Juanpe Urrosolo, Arkaitz Artola and Fernando Olalde.Fotograf: Dani Blanco / ARGIA CC BY-SA

know from story and historical memory something that the Basques know, because in this country it is also frequent (is) that a single face of events and society prevails. This year the work of the friends of the Egia district of San Sebastian has been rewarded for making a graphic file, since instead of telling the history of the rich they have collected the history of the workers and have made the citizens protagonists of the historical memory.

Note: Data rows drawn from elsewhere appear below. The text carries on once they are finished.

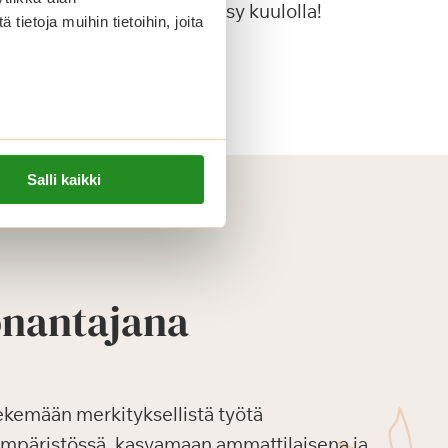
käynnistyvät keväällä – pysy kuulolla!
ietoja muihin tietoihin, joita
Lue lisää
Salli kaikki
önantajana
ekemään merkityksellistä työtä
ympäristössä, kasvamaan ammattilaisena ja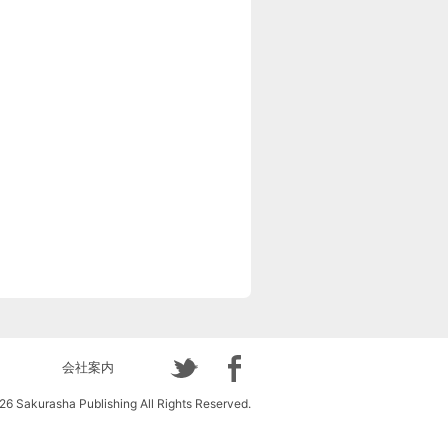
会社案内
6 Sakurasha Publishing All Rights Reserved.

“Only with the photos and documents that the members of the association had at home, we created in the first blow a beautiful file,” explains Arkaitz Artola, member of Gordegia. “And we have also been able to capture images of different associations and agents of the neighborhood, and thanks to the museums Kutxateka, Tabakalera and San Telmo, among others, we have been able to complete the file. We also received contributions via the web, such as photographs or VHS with digital or physical media”, ha subrayado.En in

2019 it was decided to do this work, after the first hook of the Texas Factory, dedicated to the social economy, was demolished. And these have been, throughout the course, the ones who have given economic support and support to the Gordegia partnership.
“We try to get as much information as possible about each document, recognize authorship, etc.,” added Artola, and although he has not told us, it is known that they publish it with free licenses.

“To receive and make available the history of peoples in a popular way seems to us a beautiful and very enriching work and it is nice that the dissemination of our work serves to stimulate similar projects in other neighborhoods and towns,” he said.

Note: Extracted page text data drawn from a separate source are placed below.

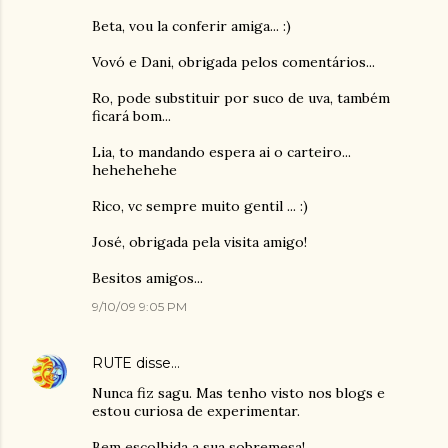
Beta, vou la conferir amiga... :)
Vovó e Dani, obrigada pelos comentários...
Ro, pode substituir por suco de uva, também
ficará bom...
Lia, to mandando espera ai o carteiro...
hehehehehe
Rico, vc sempre muito gentil ... :)
José, obrigada pela visita amigo!
Besitos amigos...
9/10/09 9:05 PM
RUTE
disse…
Nunca fiz sagu. Mas tenho visto nos blogs e
estou curiosa de experimentar.
Bem escolhida a sua sobremesa!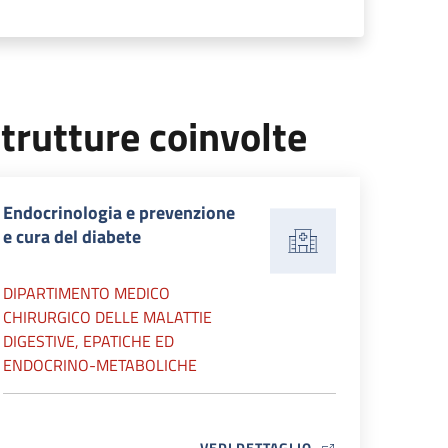
trutture coinvolte
Endocrinologia e prevenzione
e cura del diabete
DIPARTIMENTO MEDICO
CHIRURGICO DELLE MALATTIE
DIGESTIVE, EPATICHE ED
ENDOCRINO-METABOLICHE
MAP ICON
VEDI DETTAGLIO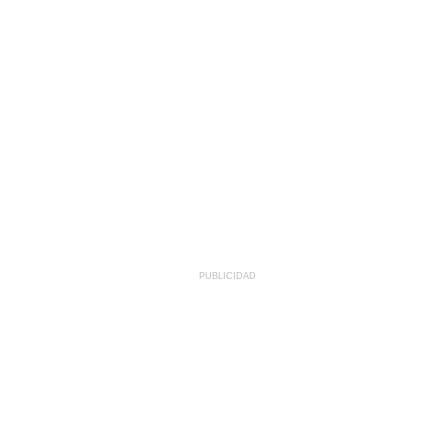
PUBLICIDAD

Campaign: Stop Guggenheim Urdaibai platform

Zuriñe Gandarias, Itsaso Zaldunbide and Eider Gotxi. Photo: Dani Blanco / ARGIA CC BY-SA

Business and tourism or needs of citizenship and nature care? This old question is stronger than ever. Private needs, paid with public money, want to sell the Basque Country to the international community. Big, how not. Today we are talking about the Guggenheim Urdaibai and, fortunately, there are still organized citizens who warn that these types of projects will have an obvious impact on mobility, on the price of housing, on the Basque country, on historical heritage, on quality of life, on animals other than us, on the environment, on culture... and they struggle to mortgage their lives.

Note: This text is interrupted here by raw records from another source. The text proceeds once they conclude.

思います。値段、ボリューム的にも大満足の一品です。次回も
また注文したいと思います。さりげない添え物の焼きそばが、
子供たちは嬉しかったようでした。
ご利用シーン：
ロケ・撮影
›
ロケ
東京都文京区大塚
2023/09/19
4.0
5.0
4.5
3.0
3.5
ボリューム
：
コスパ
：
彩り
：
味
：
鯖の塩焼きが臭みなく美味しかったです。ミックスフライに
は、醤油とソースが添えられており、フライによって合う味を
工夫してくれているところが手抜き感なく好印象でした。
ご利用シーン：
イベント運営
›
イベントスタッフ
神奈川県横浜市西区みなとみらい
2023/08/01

“There’s a lot of work behind this platform, first because the machinery we have in front of us is huge and has set us great obstacles along the way. We have received a complete disregard from the administrations: that we are hampering the development of this country, that we lie, that we have been given all the information about this project, but that we have not understood… they have considered us a fool”, explains Eider Gotxi. “But the strength that shows that there are many who do not accept the imposition of this project, also the protection we receive from the citizens, that is why we continue to make progress”, continuado.Hacia in

2008 began the first rumors about this project and gradually has been taking shape, the dissemination in the media, etc. “It’s many hours that we’ve spent here instead of family and friends, but we’re talking about the conviction that this project needs to be stopped,” Gotxi tells us.

They have been awarded the prize for the best campaign, and “this prize gives us the opportunity to continue the campaign, and of course to thank those who accompany us and fight with us,” he stressed.